**DATA LISTING:**
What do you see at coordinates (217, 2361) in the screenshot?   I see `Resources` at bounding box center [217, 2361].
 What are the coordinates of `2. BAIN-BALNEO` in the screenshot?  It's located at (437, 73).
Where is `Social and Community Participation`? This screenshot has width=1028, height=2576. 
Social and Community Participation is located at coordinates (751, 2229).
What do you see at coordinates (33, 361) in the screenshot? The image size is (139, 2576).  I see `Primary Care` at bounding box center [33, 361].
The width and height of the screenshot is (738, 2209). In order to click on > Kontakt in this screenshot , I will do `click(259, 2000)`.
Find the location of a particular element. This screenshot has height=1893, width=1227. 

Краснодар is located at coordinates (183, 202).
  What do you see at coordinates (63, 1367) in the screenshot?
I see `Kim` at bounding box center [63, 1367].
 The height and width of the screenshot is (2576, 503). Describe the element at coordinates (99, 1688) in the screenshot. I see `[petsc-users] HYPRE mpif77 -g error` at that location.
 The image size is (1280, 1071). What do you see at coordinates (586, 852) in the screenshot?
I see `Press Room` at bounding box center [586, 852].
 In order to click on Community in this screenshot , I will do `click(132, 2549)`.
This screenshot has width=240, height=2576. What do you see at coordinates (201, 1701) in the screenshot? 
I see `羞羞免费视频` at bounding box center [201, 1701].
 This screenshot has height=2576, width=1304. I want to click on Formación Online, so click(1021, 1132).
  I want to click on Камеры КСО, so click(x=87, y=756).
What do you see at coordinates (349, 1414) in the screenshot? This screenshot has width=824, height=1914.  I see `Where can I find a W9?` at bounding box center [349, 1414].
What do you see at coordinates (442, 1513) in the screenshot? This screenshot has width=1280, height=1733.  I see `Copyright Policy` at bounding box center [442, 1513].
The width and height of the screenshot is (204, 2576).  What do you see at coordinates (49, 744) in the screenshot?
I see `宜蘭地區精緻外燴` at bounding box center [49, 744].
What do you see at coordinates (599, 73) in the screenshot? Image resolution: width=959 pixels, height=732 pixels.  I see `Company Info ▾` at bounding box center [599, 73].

**WORK ITEM:** Copy out the lines above with "order" in them.

**SOLUTION FOR THIS PROBLEM:**
The width and height of the screenshot is (738, 2209). In order to click on > Kontakt in this screenshot , I will do `click(259, 2000)`.
 In order to click on Community in this screenshot , I will do `click(132, 2549)`.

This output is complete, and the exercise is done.